The government wants to tighten this regime and align it with the OECD’s proposals by limiting instead the interest charges that multinationals can claim, which is a much more direct approach.
This would limit the amount of net interest deductions that a multinational company can claim to 30 percent of their pre-tax profits, so that their tax deductions are linked to actual economic activity.
The second part of the reforms outlined by Treasury on Friday concerns multinationals that use royalties and other intangible assets, such as their brand names and logos, to lower their tax bills.
In principle, companies can use these mechanisms to shift profits to tax- or non-tax jurisdictions, allowing them to avoid taxation in Australia by structuring their property outside the country.
The government wants to put a limit on the amount of these deductions that can be claimed, which should (in theory) make it much more difficult for multinationals to shift their profits abroad.
The third part of the tax strategy will improve tax transparency.
The government wants to introduce rules requiring the public disclosure of high-level data on the tax amounts large multinationals pay where they operate, in addition to the number of people they employ.
The measure is commonly known as ‘country by country’ reporting and is supported by the OECD’s tax reform efforts, with the idea that better information about tax regimes will inform the public debate on the issue and put additional pressure on companies to pay taxes. .
Reforms are just the beginning
Tony Greco, director of technical policy at the Institute of Public Accountants, said the paper is just the start of a long reform process that will require international cooperation.

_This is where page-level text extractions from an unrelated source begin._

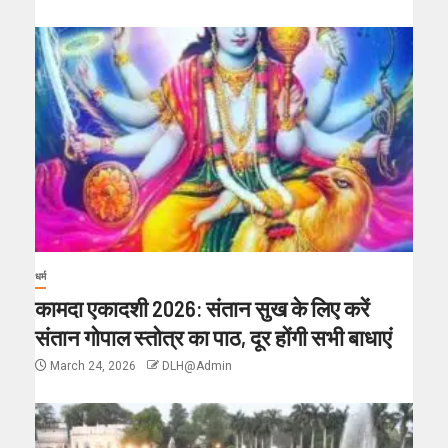
धर्म
कामदा एकादशी 2026: संतान सुख के लिए करें
संतान गोपाल स्तोत्र का पाठ, दूर होंगी सभी बाधाएं
March 24, 2026
DLH@Admin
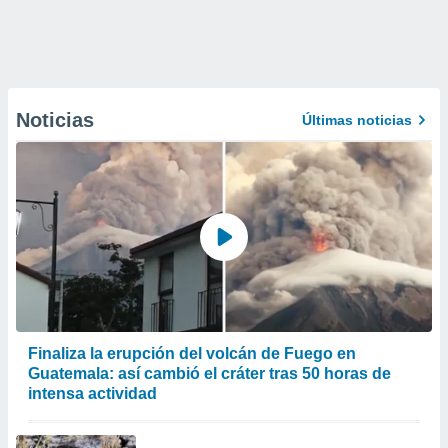
Noticias
Últimas noticias
Finaliza la erupción del volcán de Fuego en
Guatemala: así cambió el cráter tras 50 horas de
intensa actividad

“The consultation document complies with [Labor’s] pre-election commitments and complements the other tax initiatives of multinational entities,” he said.
The global portion of tax reforms is still shrouded in uncertainty, with US political roadblocks hanging over attempts to fix a 15 percent minimum for global tax rates, and create new measures designed to ensure that multinationals pay taxes in the countries in which they sell books.
“While [Labor] has no control over the OECD’s BEPS solutions, as it is one of many participants in the negotiations, as far as country and timing is concerned, it moves forward with what it can control,” said Mr Greco.
The government is inviting submissions on its plan until September 2.